The drilling regulator of the U.S. government permitted an oil conglomerate to probe in the Gulf of Mexico and the Arctic Ocean, according to published reports.
With approval issued Thursday by the Bureau of Ocean Energy, Management, Regulation and Enforcement - a division of the Interior Department - Royal Dutch Shell now is free to assemble a deepwater well roughly 140 miles southeast of New Orleans, The Washington Post reports . According to Bloomberg, the Hague-based company may begin probing the Beaufort Sea of Alaska in July of next year after winning follow-up approval from three additional federal services.
"We base our decisions regarding energy exploration and development in the Arctic on the best scientific information available," Michael Bromwich, director of the Interior subagency, told The New York Times. "We will closely review and monitor Shell's proposed activities to ensure that any activities that take place under this plan will be conducted in a safe and environmentally responsible manner."

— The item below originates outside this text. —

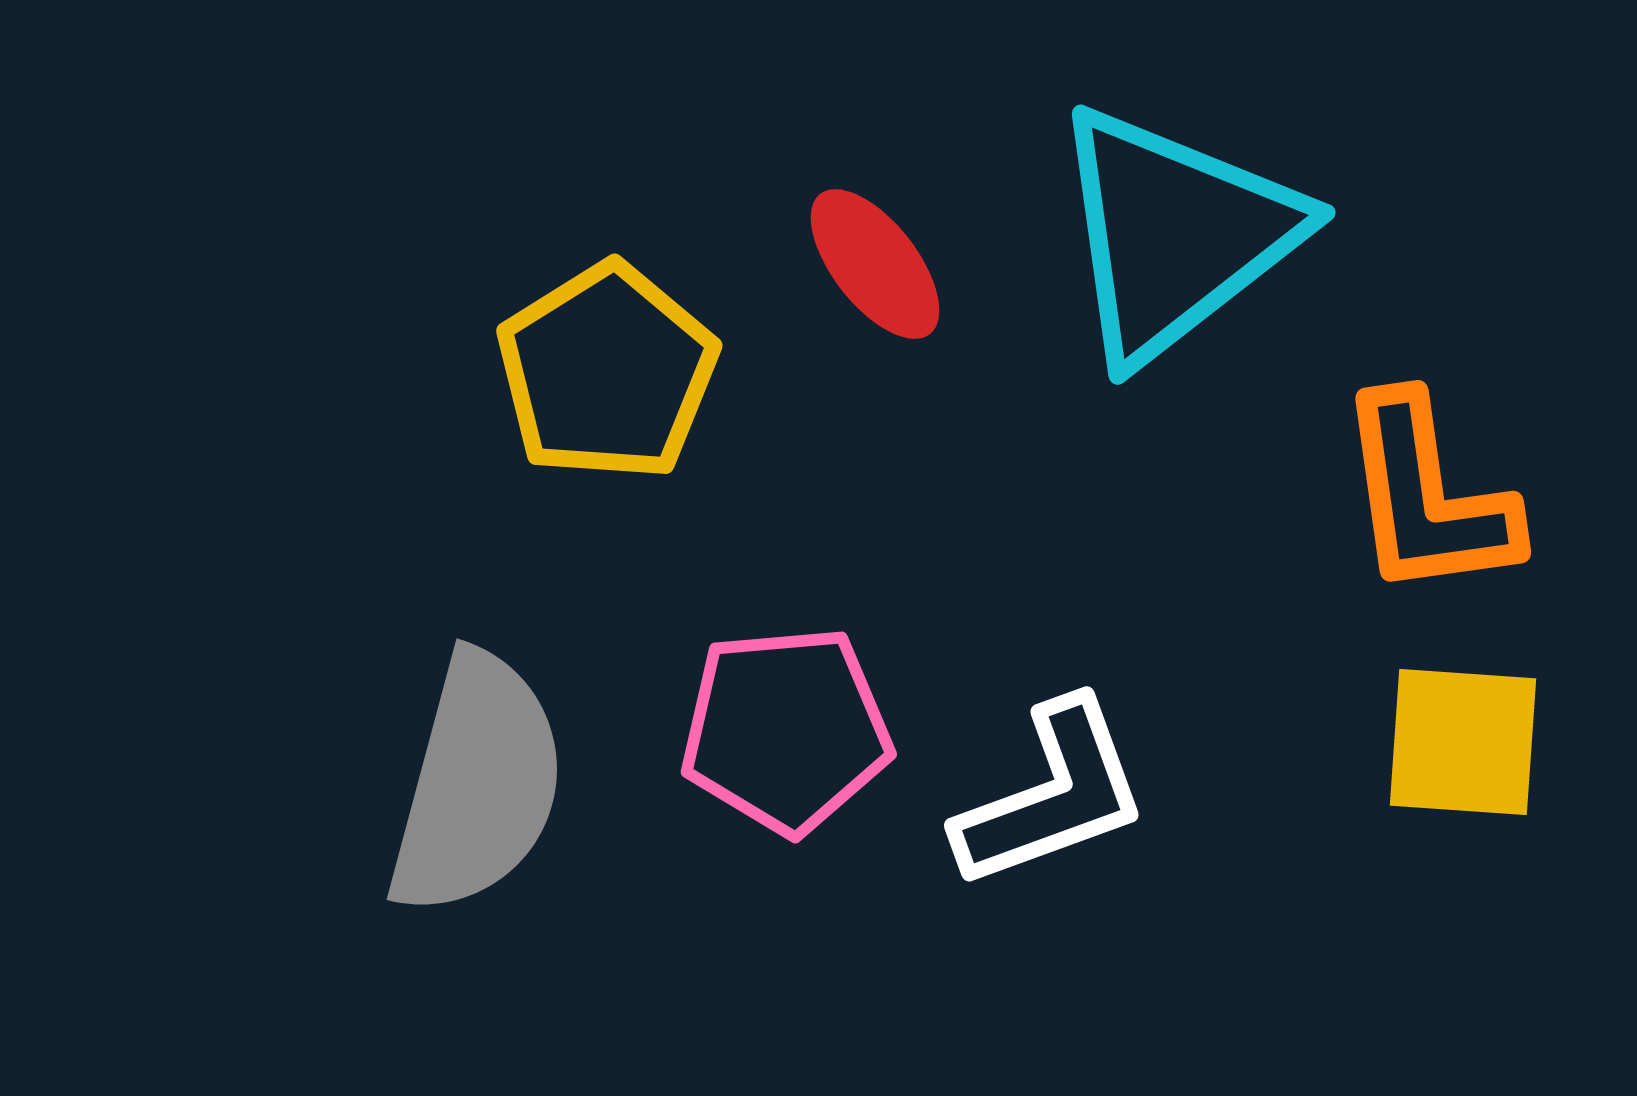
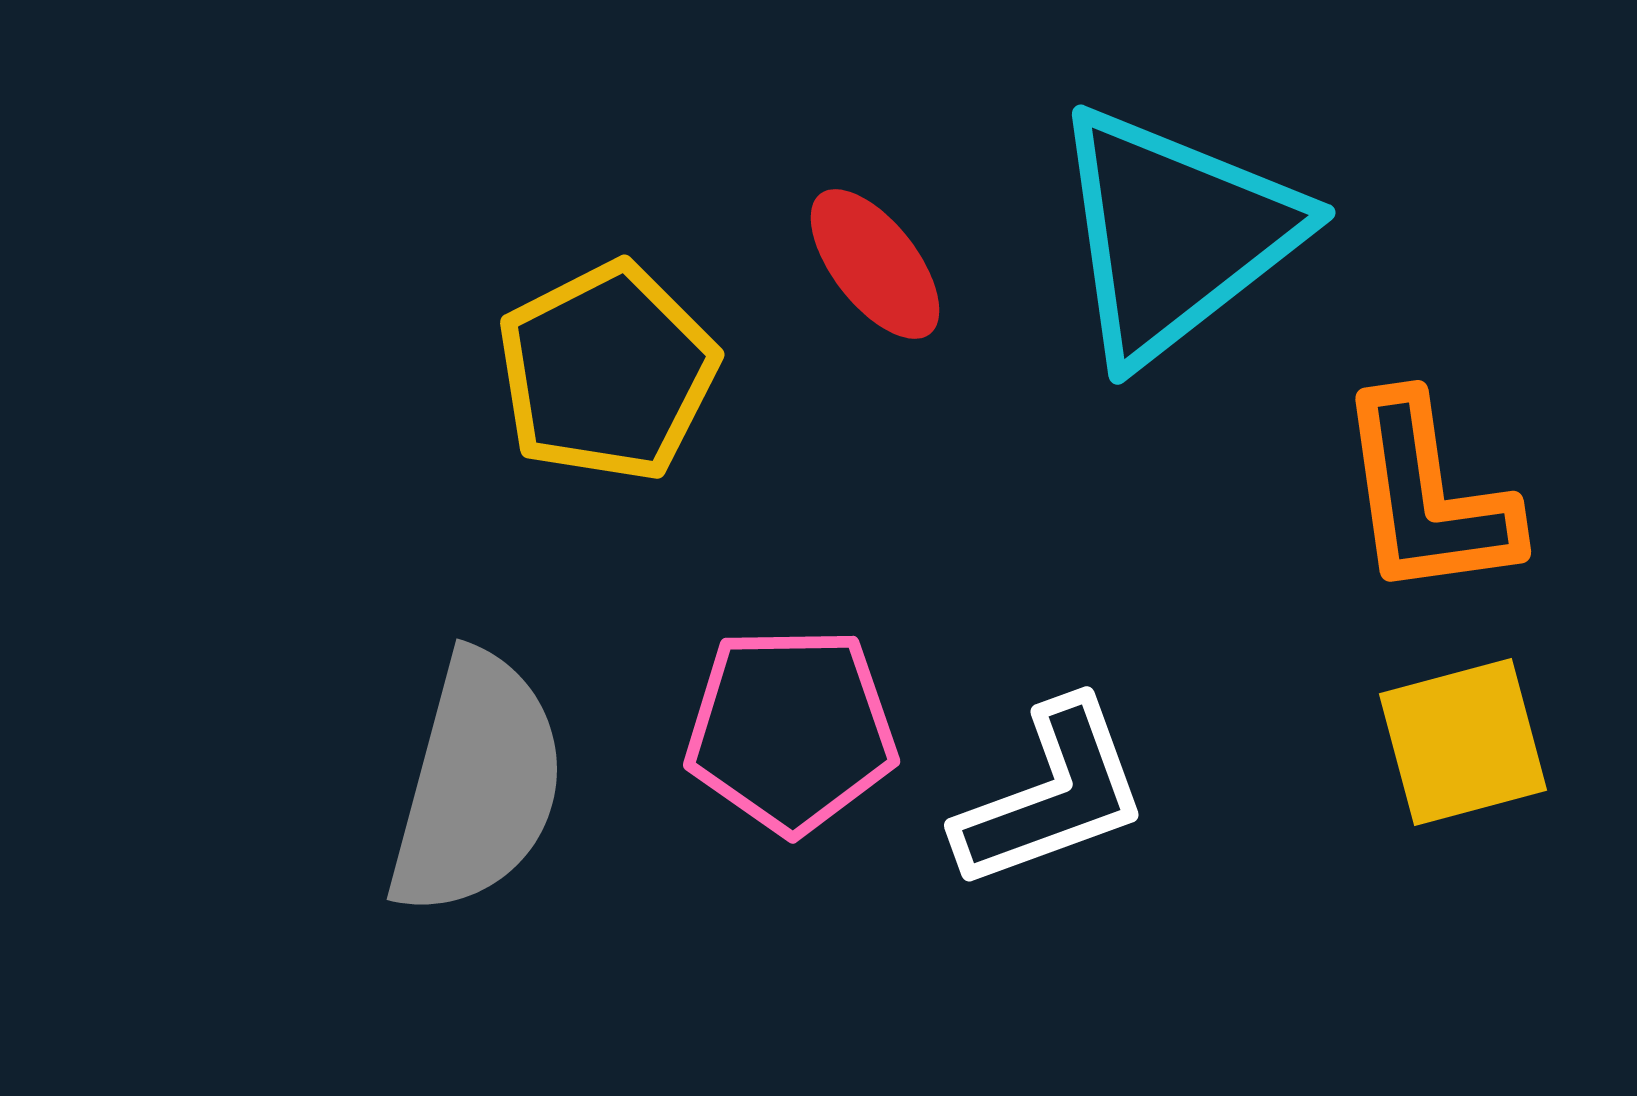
yellow pentagon: rotated 5 degrees clockwise
pink pentagon: moved 5 px right; rotated 4 degrees clockwise
yellow square: rotated 19 degrees counterclockwise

Each of Shell's five rigs in operation in the Gulf of Mexico prior to the fatal BP Deepwater Horizon disaster in April 2010 have resumed functioning, Shell told The Washington Post.
The effort to win approval to probe north of Alaska was closely watched by industry supporters and environmental opponents as it was the first request of regulators' outside of the Gulf of Mexico, Bloomberg reports.